▶ _TASK TO CARRY OUT_
Take the line containing "Medivia Hospital Çengelköy" and every line after it to the end of the data, and write them out exactly as they appear.

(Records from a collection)
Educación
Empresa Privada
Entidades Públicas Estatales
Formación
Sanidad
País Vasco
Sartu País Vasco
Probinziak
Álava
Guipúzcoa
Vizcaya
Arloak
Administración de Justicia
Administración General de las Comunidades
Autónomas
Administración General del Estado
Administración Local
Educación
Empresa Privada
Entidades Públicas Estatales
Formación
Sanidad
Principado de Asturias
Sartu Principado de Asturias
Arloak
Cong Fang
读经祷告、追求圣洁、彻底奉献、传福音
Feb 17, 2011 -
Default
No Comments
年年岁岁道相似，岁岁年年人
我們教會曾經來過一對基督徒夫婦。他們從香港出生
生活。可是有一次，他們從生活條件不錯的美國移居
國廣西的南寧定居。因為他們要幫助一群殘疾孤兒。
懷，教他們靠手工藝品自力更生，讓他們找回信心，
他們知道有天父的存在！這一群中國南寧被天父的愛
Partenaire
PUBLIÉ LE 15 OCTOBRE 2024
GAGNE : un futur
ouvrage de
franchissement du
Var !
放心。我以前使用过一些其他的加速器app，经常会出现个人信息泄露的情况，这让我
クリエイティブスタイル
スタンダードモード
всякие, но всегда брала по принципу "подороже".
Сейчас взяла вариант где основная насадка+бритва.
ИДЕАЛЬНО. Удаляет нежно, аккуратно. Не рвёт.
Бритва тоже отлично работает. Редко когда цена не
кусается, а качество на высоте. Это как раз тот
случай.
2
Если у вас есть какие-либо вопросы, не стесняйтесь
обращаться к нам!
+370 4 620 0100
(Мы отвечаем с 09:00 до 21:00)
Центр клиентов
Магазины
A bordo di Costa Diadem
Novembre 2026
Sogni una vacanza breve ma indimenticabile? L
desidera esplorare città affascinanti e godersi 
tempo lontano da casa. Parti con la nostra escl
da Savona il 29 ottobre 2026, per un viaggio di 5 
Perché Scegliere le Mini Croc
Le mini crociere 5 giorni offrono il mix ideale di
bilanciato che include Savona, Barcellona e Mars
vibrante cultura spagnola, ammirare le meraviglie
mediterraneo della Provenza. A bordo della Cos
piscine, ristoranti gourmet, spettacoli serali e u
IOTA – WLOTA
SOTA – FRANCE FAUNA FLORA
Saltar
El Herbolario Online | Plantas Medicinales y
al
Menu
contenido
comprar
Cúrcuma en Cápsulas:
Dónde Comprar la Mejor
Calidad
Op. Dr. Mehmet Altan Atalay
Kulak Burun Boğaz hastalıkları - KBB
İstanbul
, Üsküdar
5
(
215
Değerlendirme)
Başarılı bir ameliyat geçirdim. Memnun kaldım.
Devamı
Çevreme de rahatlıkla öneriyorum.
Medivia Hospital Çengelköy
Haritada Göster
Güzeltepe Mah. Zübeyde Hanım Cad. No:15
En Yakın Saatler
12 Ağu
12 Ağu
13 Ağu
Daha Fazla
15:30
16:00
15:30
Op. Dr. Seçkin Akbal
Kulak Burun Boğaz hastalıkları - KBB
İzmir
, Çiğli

▶ _SOLUTION TO THE EXERCISE_
Medivia Hospital Çengelköy
Haritada Göster
Güzeltepe Mah. Zübeyde Hanım Cad. No:15
En Yakın Saatler
12 Ağu
12 Ağu
13 Ağu
Daha Fazla
15:30
16:00
15:30
Op. Dr. Seçkin Akbal
Kulak Burun Boğaz hastalıkları - KBB
İzmir
, Çiğli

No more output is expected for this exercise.